It was an alarm bell, not a death knell. Neither papists nor Persians lie hidden below the floorboards of the Republic.

Cf. Hibbert, supra note 53, at 28; Daniel 5:30–31 (ESV); Herodotus, supra note 53, at 1.189–191.

Horace Walpole wrongly believed that Britain was on the verge of civil war if Lord Frederick North's government was not dismissed by George III. Those who believe the United States is on the verge of internecine conflict are just as wrong today. Burke, the father of modern political conservatism, shunned Wilkes and Gordon. In fact, Gordon later denounced Burke as Catholic agent for his unwillingness to pander to popular ressentiments. True conservatives today similarly turn their back on Trump in spite of the derision they receive from many who nominally identify with the political right. Yet such is the depravity of human nature that politicians all too easily convert the competing anxieties of their constituencies about extremists on each other's fringes into political shuttlecocks to be batted back and forth, inflaming public sentiments of revanche and self-righteousness. True leadership is not so petty or obtuse.

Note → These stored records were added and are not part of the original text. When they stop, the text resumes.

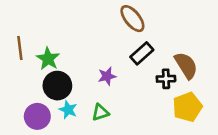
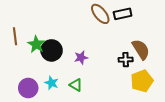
black rectangle: (142, 53) -> (123, 14), moved, turned 30
black circle: (57, 86) -> (52, 50), moved
green triangle: (100, 112) -> (76, 85), turned 48

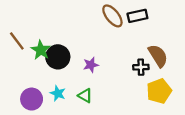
brown line: (15, 36) -> (17, 41), turned -30

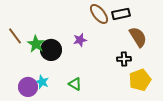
brown semicircle: (158, 56) -> (138, 37), moved
purple star: (91, 65) -> (80, 40), moved
cyan star: (58, 93) -> (42, 82), moved

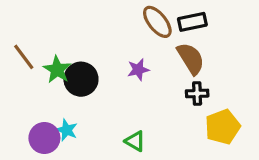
brown semicircle: (138, 37) -> (191, 58), moved
purple star: (80, 40) -> (138, 70), moved
green triangle: (75, 84) -> (135, 141), moved

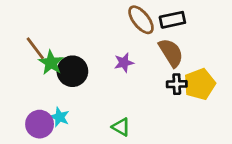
brown line: (24, 57) -> (35, 48), moved
yellow pentagon: (223, 127) -> (200, 84), moved

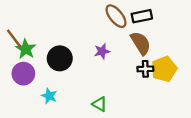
brown line: (35, 48) -> (14, 38), moved
green star: (51, 63) -> (26, 49), moved
purple circle: (40, 124) -> (23, 74), moved

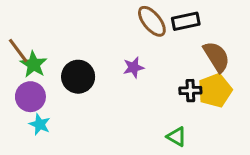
brown semicircle: (141, 43) -> (217, 57), moved
cyan star: (49, 96) -> (40, 124), moved
green triangle: (100, 104) -> (177, 137), moved

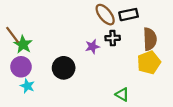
brown semicircle: (217, 57) -> (150, 39), turned 30
black circle: (78, 77) -> (64, 68), moved
black cross: (190, 91) -> (113, 38), moved

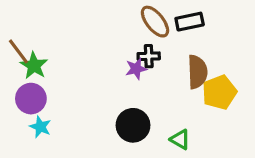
black cross: (113, 38) -> (149, 56), moved
brown semicircle: (150, 39) -> (197, 72), moved
black circle: (64, 68) -> (133, 125), moved

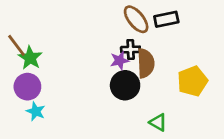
brown semicircle: (197, 72) -> (146, 63), moved
black circle: (133, 125) -> (125, 85), moved

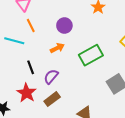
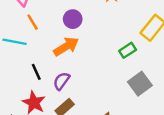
orange arrow: (57, 48) -> (66, 46), size x1.5
green rectangle: (91, 55) -> (128, 50), moved, size x0.6

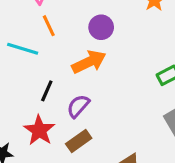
black line: (36, 72) -> (47, 91), turned 42

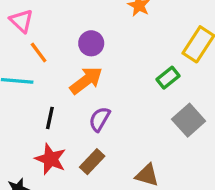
purple semicircle: (78, 106) -> (100, 119), moved

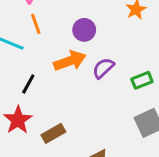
purple semicircle: (100, 119) -> (103, 68), moved

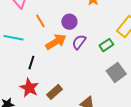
orange line: (36, 24) -> (40, 21), moved
purple circle: (84, 30) -> (69, 22), moved

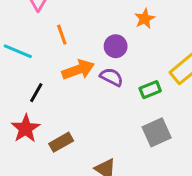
purple circle: (69, 22) -> (116, 46), moved
purple semicircle: (79, 42) -> (112, 77), turned 70

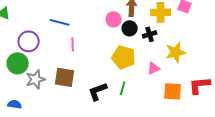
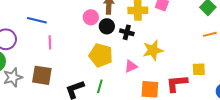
black cross: (150, 34) -> (127, 32), turned 32

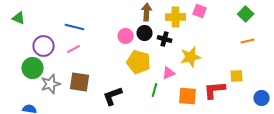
pink circle: (91, 17) -> (126, 36), moved
pink line: (50, 42) -> (74, 49), moved, turned 64
green line: (100, 86) -> (155, 90), moved

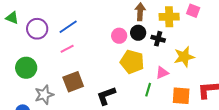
blue line: (75, 27) -> (68, 27), turned -48
purple circle: (44, 46) -> (37, 29), moved
brown square: (80, 82) -> (73, 82), turned -30
gray star: (51, 84) -> (44, 95), moved

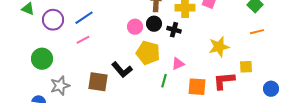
yellow star: (184, 57) -> (219, 47), moved
brown square: (73, 82) -> (98, 82), moved, turned 30
black L-shape: (106, 96) -> (122, 70), moved, turned -110

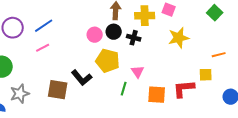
orange line: (257, 32) -> (219, 55), moved
yellow star: (219, 47) -> (179, 38), moved
pink triangle: (178, 64) -> (138, 72), turned -40

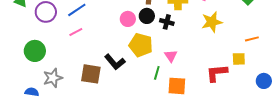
orange square: (157, 95) -> (177, 86), moved

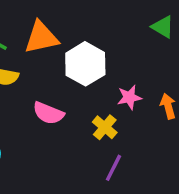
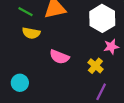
white hexagon: (85, 64) -> (102, 18), moved

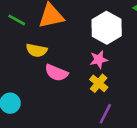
yellow semicircle: (31, 33) -> (37, 50), moved
pink star: (111, 47) -> (99, 60), moved

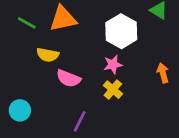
purple line: (105, 114) -> (80, 121), moved

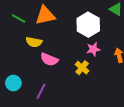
pink star: (113, 65) -> (93, 49), moved
purple line: (80, 121) -> (41, 91), moved

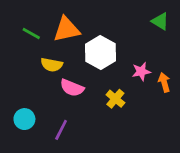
white hexagon: (88, 25) -> (100, 53), moved
pink star: (93, 49) -> (141, 72), moved

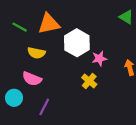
pink star: (141, 72) -> (99, 59), moved
pink semicircle: (72, 88) -> (32, 79), moved

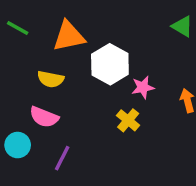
green line: (20, 27) -> (18, 28), moved

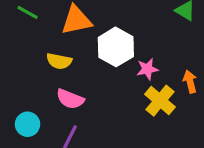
pink semicircle: (44, 117) -> (70, 99), moved
yellow cross: (128, 120) -> (160, 101), moved, size x1.4

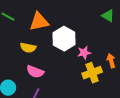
yellow cross: (160, 101) -> (92, 73), turned 30

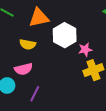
pink semicircle: (35, 72) -> (23, 69), moved, turned -36

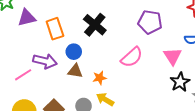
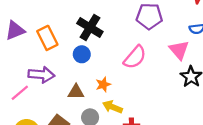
blue circle: (74, 52) -> (82, 54), moved
brown triangle: (75, 71) -> (76, 92), moved

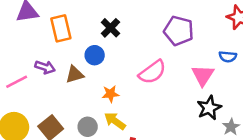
black cross: (90, 28) -> (110, 28), size x0.7
purple arrow: (41, 75) -> (45, 67), size x0.7
brown triangle: (76, 92) -> (75, 74), moved, turned -30

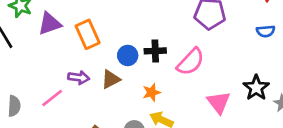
black cross: (110, 28) -> (155, 51), moved, turned -36
pink triangle: (203, 75) -> (219, 102), moved

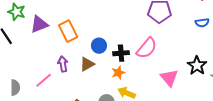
black cross: (155, 51) -> (121, 53), moved
purple arrow: (79, 78) -> (63, 64), turned -105

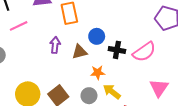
orange star: (118, 73) -> (98, 73), moved
pink line: (44, 80) -> (19, 26), moved

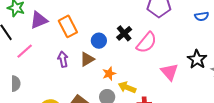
black cross: (117, 50) -> (124, 33), moved, turned -35

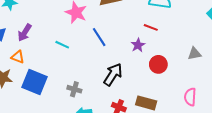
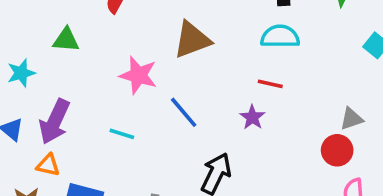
purple arrow: (25, 33) -> (55, 122), size x1.4
red circle: (158, 64) -> (337, 150), moved

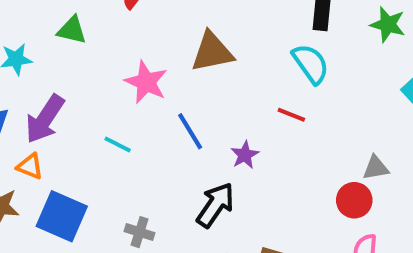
cyan semicircle: (280, 37) -> (311, 64), turned 45
purple star: (252, 117) -> (245, 155), moved

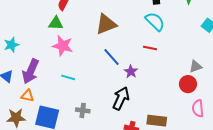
green triangle: (72, 30) -> (56, 23), moved
pink star: (146, 82) -> (63, 46), moved
blue line: (190, 131) -> (112, 57), moved
gray cross: (140, 232) -> (83, 110), moved

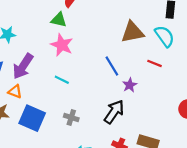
brown triangle: (106, 24) -> (132, 32), moved

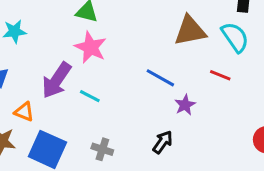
purple arrow: (23, 66) -> (56, 80), moved
blue line: (112, 66) -> (160, 78), turned -30
black arrow: (114, 112) -> (163, 142), size x0.7

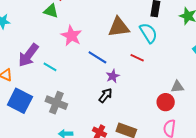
pink star: (91, 47) -> (71, 36), moved
black arrow: (163, 142) -> (106, 95), moved
gray cross: (102, 149) -> (56, 103), size x1.5

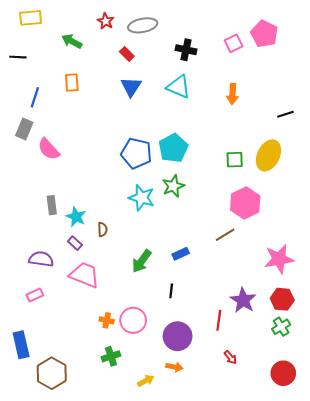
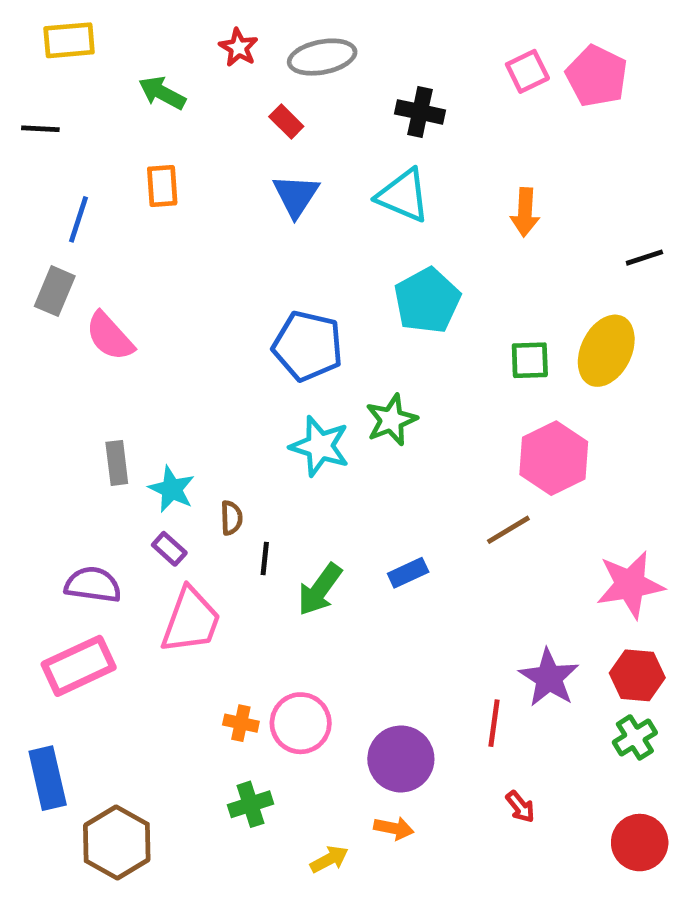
pink square: (234, 43) -> (527, 71), moved
cyan pentagon: (173, 148) -> (427, 301), moved
pink trapezoid: (84, 275) -> (191, 620), turned 88
black line: (171, 291) -> (265, 558), moved
pink rectangle: (35, 295) -> (79, 666), size x1.8

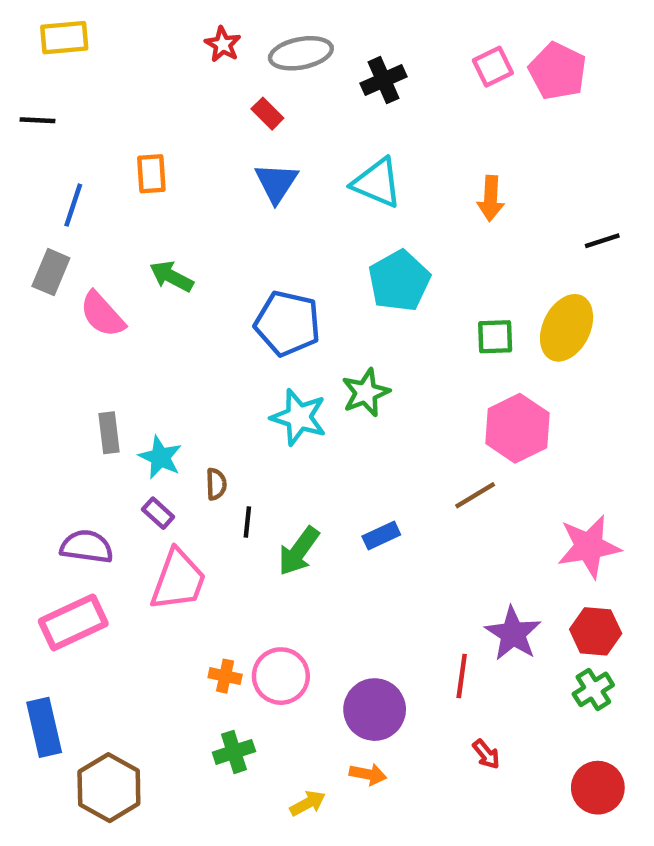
green arrow: (162, 93) -> (171, 276), moved
black cross: (420, 112) -> (384, 80), moved, turned -36

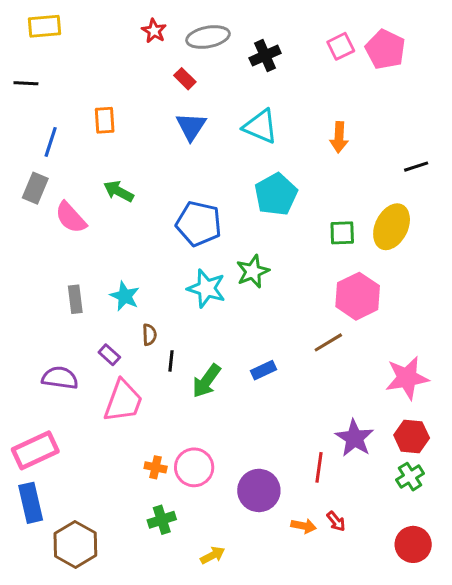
cyan star: (160, 457) -> (125, 296), moved
pink rectangle: (73, 622) -> (35, 450), moved
orange arrow: (368, 774) -> (304, 526), moved

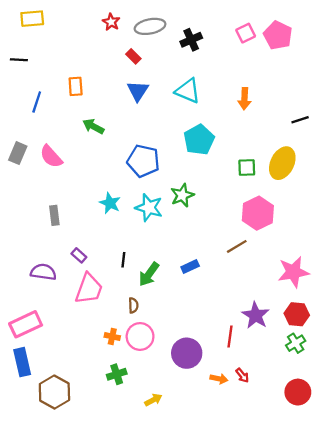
gray rectangle: (35, 188) -> (18, 153), moved
green arrow: (119, 191) -> (93, 126), moved
cyan star: (125, 296) -> (110, 203), moved
brown semicircle: (149, 335) -> (133, 305), moved

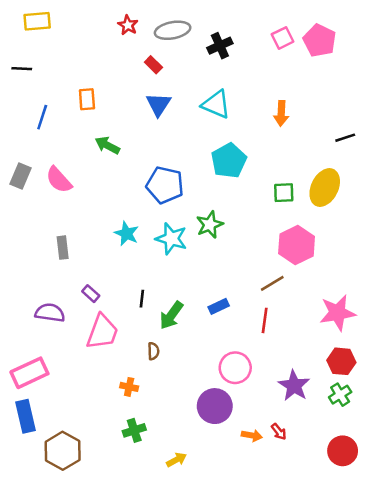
purple star: (256, 315) -> (294, 386), moved
pink circle: (140, 336) -> (235, 368), moved
red line: (230, 336) -> (265, 320), moved

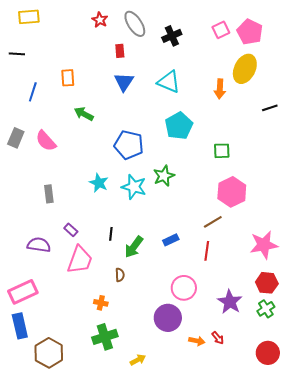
gray ellipse: (173, 30) -> (135, 24), turned 68
red rectangle: (153, 65) -> (120, 51), turned 40
yellow ellipse: (325, 187) -> (245, 69), moved
green cross: (134, 430) -> (105, 337), size x1.4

See Seed, supra note 70, at 69, 87–88, Green, supra note 97, at 245, 249.

Populist movements can speak a language that resonates with the people, grapples with legitimate concerns, and yes, offers or inspires, directly or indirectly, serious solutions. In reflecting upon popular petitions of grievances, Benjamin Franklin wisely reflected that disdain for such movements is dangerous: “Nothing can have a better effect in producing the alienation proposed; for though many can forgive injuries, none ever forgave contempt.”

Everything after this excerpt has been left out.